The study, which was conducted by researchers from the Department of Respiratory Medicine in Cork and University College Cork, found that of the study participants, 9.7 per cent had asthma/exercise-induced bronchoconstriction (EIB), which is in line with the general population.
However, 75 per cent of the overall positive EIB tests were new in this cohort of elite athletes raising the possibility of underdiagnosis of either EIB/and or asthma in the sporting population at large.
Conversely the study found that only 25 per cent of athletes with a prior diagnosis actually held on to that diagnosis during the study.
“It may be that symptoms of rhinitis may play a role in this over diagnosis with >30 per cent of players having elevated IgE levels and >18 per cent having raised titres against grass pollen,” according to the study.
For the study, athletes underwent spirometric testing pre and post a novel field-based provocation test that used real-time heart rate monitoring and blood lactate measurements to confirm adequate levels of exertion as well as blood testing for total IgE level.

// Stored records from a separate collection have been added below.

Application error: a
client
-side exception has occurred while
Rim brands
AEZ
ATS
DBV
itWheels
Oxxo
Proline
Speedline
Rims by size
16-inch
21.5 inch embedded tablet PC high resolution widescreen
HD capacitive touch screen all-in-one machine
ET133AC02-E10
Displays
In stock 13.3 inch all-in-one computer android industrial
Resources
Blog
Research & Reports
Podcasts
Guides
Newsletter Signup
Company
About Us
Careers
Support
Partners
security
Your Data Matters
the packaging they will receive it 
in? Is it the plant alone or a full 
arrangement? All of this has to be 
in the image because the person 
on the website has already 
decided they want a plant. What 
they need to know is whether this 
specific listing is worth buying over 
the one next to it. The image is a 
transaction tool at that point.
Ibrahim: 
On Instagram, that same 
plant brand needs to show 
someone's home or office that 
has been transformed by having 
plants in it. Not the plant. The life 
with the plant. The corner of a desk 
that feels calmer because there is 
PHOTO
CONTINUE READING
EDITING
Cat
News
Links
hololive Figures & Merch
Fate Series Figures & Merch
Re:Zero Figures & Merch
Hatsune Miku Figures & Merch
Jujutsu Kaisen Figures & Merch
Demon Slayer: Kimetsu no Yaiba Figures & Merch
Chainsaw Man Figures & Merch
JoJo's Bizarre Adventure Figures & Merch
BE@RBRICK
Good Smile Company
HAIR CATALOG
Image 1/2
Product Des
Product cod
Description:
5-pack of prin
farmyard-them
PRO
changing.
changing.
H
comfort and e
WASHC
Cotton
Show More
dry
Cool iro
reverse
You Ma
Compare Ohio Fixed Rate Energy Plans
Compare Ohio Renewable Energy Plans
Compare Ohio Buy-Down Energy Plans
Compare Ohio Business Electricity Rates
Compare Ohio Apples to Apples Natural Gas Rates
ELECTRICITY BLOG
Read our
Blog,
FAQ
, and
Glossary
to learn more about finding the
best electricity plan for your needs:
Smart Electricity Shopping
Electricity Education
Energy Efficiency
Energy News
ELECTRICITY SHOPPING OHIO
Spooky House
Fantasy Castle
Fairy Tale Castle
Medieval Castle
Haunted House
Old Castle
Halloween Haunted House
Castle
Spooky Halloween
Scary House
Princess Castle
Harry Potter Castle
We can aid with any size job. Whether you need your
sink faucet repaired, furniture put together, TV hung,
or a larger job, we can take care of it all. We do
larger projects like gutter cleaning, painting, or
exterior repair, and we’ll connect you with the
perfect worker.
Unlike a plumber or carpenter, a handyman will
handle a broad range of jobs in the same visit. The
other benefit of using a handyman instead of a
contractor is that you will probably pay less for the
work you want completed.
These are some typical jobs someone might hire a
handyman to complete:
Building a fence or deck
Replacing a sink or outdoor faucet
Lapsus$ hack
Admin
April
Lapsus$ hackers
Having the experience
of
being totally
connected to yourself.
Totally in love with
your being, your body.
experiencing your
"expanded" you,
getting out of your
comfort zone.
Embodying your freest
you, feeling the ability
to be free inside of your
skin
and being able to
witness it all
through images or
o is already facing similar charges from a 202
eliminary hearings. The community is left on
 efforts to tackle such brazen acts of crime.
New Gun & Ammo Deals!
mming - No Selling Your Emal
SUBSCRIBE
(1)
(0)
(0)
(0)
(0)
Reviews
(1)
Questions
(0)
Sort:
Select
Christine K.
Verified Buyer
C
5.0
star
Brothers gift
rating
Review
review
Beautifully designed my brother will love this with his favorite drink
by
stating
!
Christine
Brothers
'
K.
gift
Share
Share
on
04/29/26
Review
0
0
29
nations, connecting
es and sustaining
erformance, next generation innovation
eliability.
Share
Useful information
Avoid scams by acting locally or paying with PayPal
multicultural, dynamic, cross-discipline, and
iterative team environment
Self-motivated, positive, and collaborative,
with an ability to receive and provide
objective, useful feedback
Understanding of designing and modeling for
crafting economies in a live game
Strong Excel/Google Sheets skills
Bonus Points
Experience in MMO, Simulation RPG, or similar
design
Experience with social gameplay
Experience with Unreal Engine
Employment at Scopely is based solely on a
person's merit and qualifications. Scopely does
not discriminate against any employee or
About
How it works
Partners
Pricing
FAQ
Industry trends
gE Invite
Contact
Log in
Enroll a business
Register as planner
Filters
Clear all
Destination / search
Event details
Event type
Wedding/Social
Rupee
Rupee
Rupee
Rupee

“We as a group feel that the ease and low cost/time burden associated with this novel field test may prove to be extremely beneficial at elite athlete level,” according to the authors.
A total of 92 players from across the Cork, Kilkenny and Tipperary hurling teams were assessed for the study.
Bronchoconstriction is the first sign of asthma and the last to resolve with an asthma exacerbation.
Another study presented during the meeting related to the design of a new audio recording device (INCA), which objectively identifies the time and technique of inhaler use.
Results from the study show that INCA significantly improves adherence over time and in comparison to enhanced usual care.
“This clinical trial may provide evidence that a period of repeated checking inhaler use and technique before changing therapy benefits both patients and clinicians who may be better positioned to direct future care,” according to the authors.
Meanwhile, another study from the Department of Respiratory Medicine in Beaumont Hospital, Dublin, found that significant uncertainty exists among medical professionals as to the safety of electronic cigarettes and their effectiveness as a smoking cessation aid with the large majority of respondents feeling ill-equipped to provide advice to patients.